Transcribed page contents
* * *
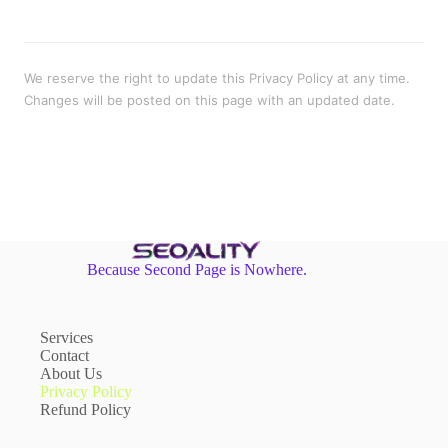
We reserve the right to update this Privacy Policy at any time.
Changes will be posted on this page with an updated date.
Because Second Page is Nowhere.
Services
Contact
About Us
Privacy Policy
Refund Policy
* * *
Directions
A single number is the whole answer here: the number of lines in the data containing "this".

Solved problem
2